The opposition parties and their union affiliates, including the CPI and its AITU and the CPM and its CITU, are urging workers to pressure Prime Minister Manmohan Singh, the architect of India’s 1991 turn to pro-market policies and a stronger proponent of privatization, to intervene in the dispute.

P. Kuppusamy, the leader of the CPI-affiliate union of NLC contract workers, has issued a pathetic appeal to Singh. Referring to a meager wage increase of 500 rupees offered to contract workers at Bharat Heavy Electricals Limited (BHEL), Kuppusamy said, “We hope that the PM would do something similar for the contract workers at NLC.”

According to union sources a delegation of opposition leaders—including representatives from the DMK’s main rival in Tamil Nadu politics, the AIADMK—was due to meet Prime Minister Singh and the Union Coal Minister Sriprakash Jaiswal to discuss the NLC contract workers’ strike Friday evening.

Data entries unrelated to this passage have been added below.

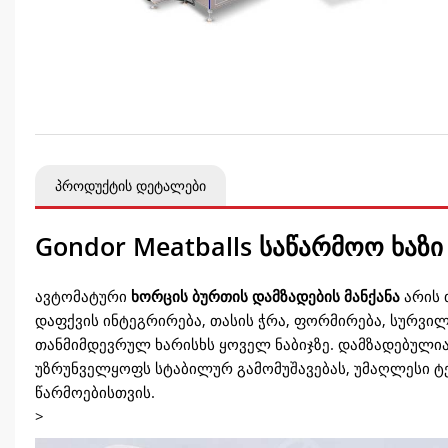
პროდუქტის დეტალები
Gondor Meatballs საწარმოო ხაზი
ავტომატური
ხორცის ბურთის დამზადების მანქანა
არის 
დაფქვის ინტეგრირება, თასის ჭრა, ფორმირება, სურვილ
თანმიმდევრულ ხარისხს ყოველ ნაბიჯზე. დამზადებულია
უზრუნველყოფს სტაბილურ გამომუშავებას, უმაღლესი ტე
წარმოებისთვის.
>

In recent months, the Stalinists have been urging the rightwing AIADMK, which is led by the mercurial ex-movie star Jayalalitha, to join it in “popular struggles.” Its real aim is to strike an electoral alliance with the AIADMK for next year’s state election. When the AIADMK last held power in Tamil Nadu, it broke a strike of 200,000 government workers by employing scabs, arresting workers, and implementing mass firings.

 

The NLC is among the many PSUs that have been partially privatized over the past two decades and that the Congress-led central government has slated for further disinvestment.

 

NLC management is determined to resist the contract workers’ demands for regularization of their employment and pay parity with the “regular” workforce, because these measures would cut into the company’s profits, thereby making it less attractive for investors.

In July 2006, the Congress-led United Progressive Alliance government suspended plans to privatize NLC and other public sector companies after the DMK, fearing the impact of a militant strike by NLC workers against the plan, threatened to quit the government. (India: UPA government forced to put disinvestment plans on hold )

Now, however, the UPA as a whole is determined to press forward with disinvestment, as part of a package of austerity measures meant to appease investors concerned about India’s burgeoning budget deficit.

The NLC strike is a part of a mounting wave of worker struggles in India and particularly in the south Indian state of Tamil Nadu. An October 17 Press Trust of India report gave voice to ruling class concern over this new militancy. Titled “Labour disputes rocking ‘Detroit’ of India” it read in part, “The city [Tamil Nadu’s capital, Chennai] has come to be known as the Detroit of India for its large concentration of automakers, but a series of labour disputes have rocked it, putting a question mark over industrial peace.” The article then made mention of a number of large recent or ongoing strikes in or near Chennai, including at NLC, Hyundai and Nokia plants, and at the tire manufacturer MRF.

The Stalinist parties and their unions share the same concerns as India’s ruling elite and are determined therefore to isolate and suppress the NLC workers’ struggle. Hence their appeals for intervention by Manmohan Singh and the DMK government and their opposition to any widening of the strike even to include the regular NLC workforce.